PROBLEM TO SOLVE: From the first line of the material to the line containing "ensure the attainment", inclusive, write out each line exactly, leaving out the pictures.

§

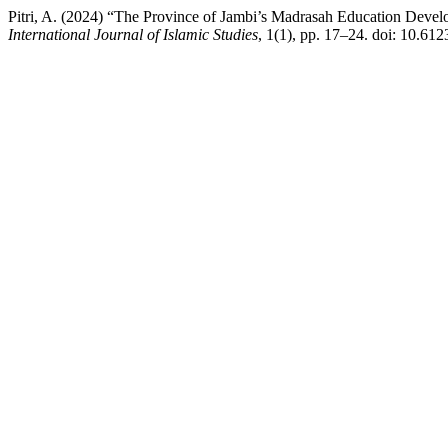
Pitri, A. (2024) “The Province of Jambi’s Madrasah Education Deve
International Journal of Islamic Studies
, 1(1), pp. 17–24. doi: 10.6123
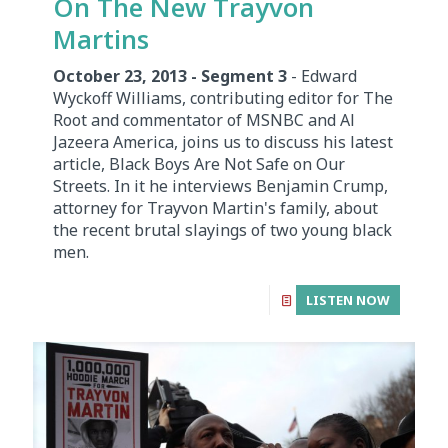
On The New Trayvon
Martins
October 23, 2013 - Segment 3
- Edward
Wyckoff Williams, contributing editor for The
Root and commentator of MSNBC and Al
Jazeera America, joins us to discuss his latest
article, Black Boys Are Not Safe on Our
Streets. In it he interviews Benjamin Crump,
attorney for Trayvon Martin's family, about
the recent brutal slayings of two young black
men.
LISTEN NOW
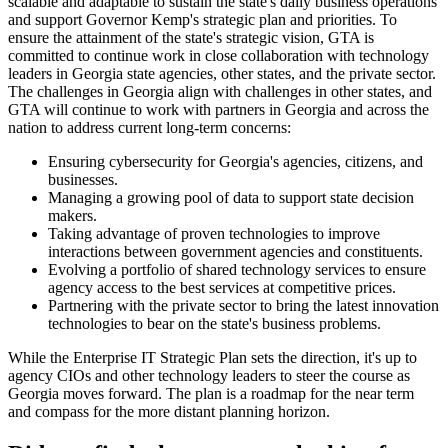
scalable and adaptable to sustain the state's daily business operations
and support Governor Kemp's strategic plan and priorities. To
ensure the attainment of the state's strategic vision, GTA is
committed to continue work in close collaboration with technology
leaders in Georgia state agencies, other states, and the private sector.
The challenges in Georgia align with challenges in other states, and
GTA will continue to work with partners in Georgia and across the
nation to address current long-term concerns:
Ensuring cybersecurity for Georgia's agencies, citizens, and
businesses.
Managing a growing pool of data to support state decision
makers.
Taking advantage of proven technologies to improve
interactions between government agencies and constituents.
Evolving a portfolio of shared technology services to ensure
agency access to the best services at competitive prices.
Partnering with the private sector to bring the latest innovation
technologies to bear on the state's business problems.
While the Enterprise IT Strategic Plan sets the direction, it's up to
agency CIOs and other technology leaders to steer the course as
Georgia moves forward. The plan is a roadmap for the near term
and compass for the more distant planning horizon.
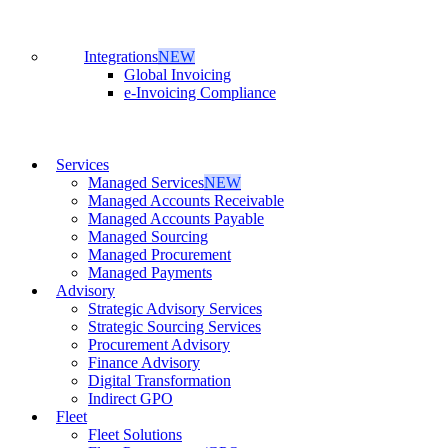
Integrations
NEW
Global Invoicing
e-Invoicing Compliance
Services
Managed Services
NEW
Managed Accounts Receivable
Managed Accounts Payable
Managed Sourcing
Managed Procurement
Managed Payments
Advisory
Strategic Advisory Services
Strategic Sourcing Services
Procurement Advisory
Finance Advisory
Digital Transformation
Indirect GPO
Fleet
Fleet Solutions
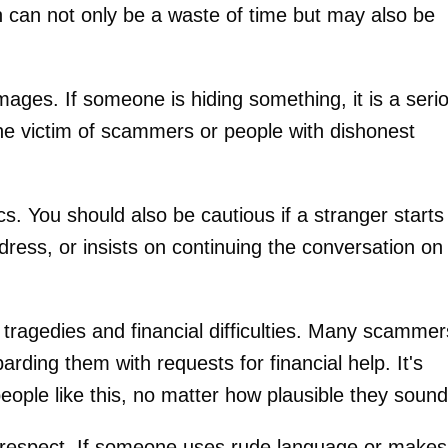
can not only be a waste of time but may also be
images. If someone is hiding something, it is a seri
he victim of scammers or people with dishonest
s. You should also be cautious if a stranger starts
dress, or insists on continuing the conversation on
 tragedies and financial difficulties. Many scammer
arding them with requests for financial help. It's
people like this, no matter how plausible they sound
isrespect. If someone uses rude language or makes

§

TASK OUTPUT:
Pitri, A. (2024) “The Province of Jambi’s Madrasah Education Deve
International Journal of Islamic Studies
, 1(1), pp. 17–24. doi: 10.6123
On The New Trayvon
Martins
October 23, 2013 - Segment 3
- Edward
Wyckoff Williams, contributing editor for The
Root and commentator of MSNBC and Al
Jazeera America, joins us to discuss his latest
article, Black Boys Are Not Safe on Our
Streets. In it he interviews Benjamin Crump,
attorney for Trayvon Martin's family, about
the recent brutal slayings of two young black
men.
LISTEN NOW
scalable and adaptable to sustain the state's daily business operations
and support Governor Kemp's strategic plan and priorities. To
ensure the attainment of the state's strategic vision, GTA is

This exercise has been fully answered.